BECOMING A BAR/BAT MITZVAH
At the JCOH our young people become Bar/Bat Mitzvah when they reach their 13th birthday. There is a required 4-year Hebrew School commitment or an equivalent alternative. For students entering after the 4th grade, there is the possibility of parallel tutoring to make up the work or setting a later date for the service. One can always celebrate becoming Bar/Bat Mitzvah at an older age.
Students are taught to chant a Torah and Haftarah portion and present their own d’var Torah, Torah teaching.
All services at which someone celebrates becoming a Bar/Bat Mitzvah are congregational services and anyone is welcome to attend and worship with us. Our worshipful community embraces our B'nai Mitzvah warmly and caringly.
B'nai Mitzvah Lunch & Learn:
All B'nai Mitzvah students and their parents are required to participate in our Lunch & Learn program during the year of their becoming a Bar/Bat Mitzvah. This series is taught by Rabbi Zimmerman and Cantor Stein.
ATTENDING A BAR/BAT MITZVAH SERVICE
We welcome all worshippers and visitors to our services. Please participate at a level in which you are comfortable. We encourage as much singing as possible. For those unfamiliar with our service, please note the following:
Stand and sit along with others in the congregation
Italic print is for the entire congregation to read
The wearing of a kippah (skull cap) or tallit (prayer shawl) is encouraged but optional for both men and women. Only Jewish adults above the age of 13 wear a tallit. The tallit is worn by any worshipper at the morning service and by those leading the service or reciting an Aliyah (Torah blessing) at an afternoon or evening service.
When the Torah is carried around the sanctuary, the custom is that Jews reach out with their tallit, Prayerbook or hand to touch the Torah respectfully and then kiss the tallit, etc. This is a symbol of our acceptance of the Torah at Mount Sinai and our love for the Torah.
An Aliyah (meaning ascent) is the reciting of Torah blessings by ascending the bima (the raised area from which we lead the service) and chanting or saying the appropriate prayers. This honor is only given to Jews above the age of 13 since the words of the prayer refer to Jewish identity particularity. (Other family members or friends may receive a different honor.) The only exception is a non-Jewish parent who has assisted in raising his or her child in the Jewish tradition.
are done alone or with another person. If two people are doing it they can chant together or each read one of the two blessings. It is recommended that one prepares in advance so not to stumble over the words. This demonstrates respect to both the Torah and the congregation. One can ask help from the Bar/Bat Mitzvah student who knows the prayer well.

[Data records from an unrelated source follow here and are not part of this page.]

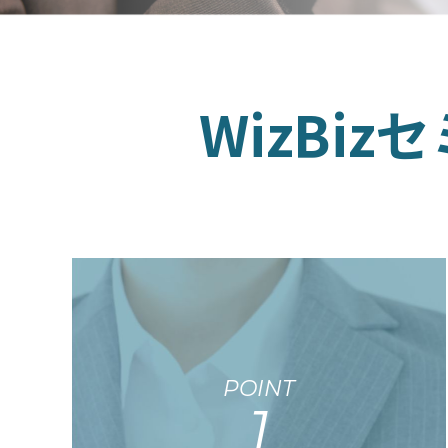
WizBi
POINT
1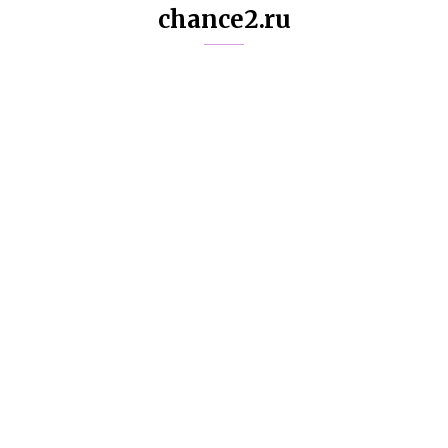
chance2.ru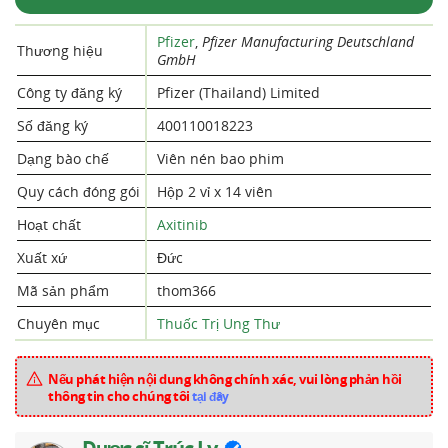
Pfizer
,
Pfizer Manufacturing Deutschland
Thương hiệu
GmbH
Công ty đăng ký
Pfizer (Thailand) Limited
Số đăng ký
400110018223
Dạng bào chế
Viên nén bao phim
Quy cách đóng gói
Hộp 2 vỉ x 14 viên
Hoạt chất
Axitinib
Xuất xứ
Đức
Mã sản phẩm
thom366
Chuyên mục
Thuốc Trị Ung Thư
Nếu phát hiện nội dung không chính xác, vui lòng phản hồi
thông tin cho chúng tôi
tại đây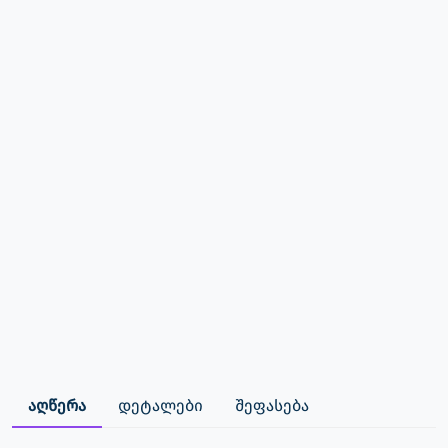
აღწერა
დეტალები
შეფასება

PLEASE NOTE: All attendees should dress accordingly; you are at a religious service and not at a party. If a person is receiving an aliyah or another honor, out of respect for the Torah, the service and the entire congregation, it is appropriate to dress modestly and befitting a sacred occasion. Torn, dirty or revealing clothing are inappropriate. Shoulders should be covered and necklines should not be low cut.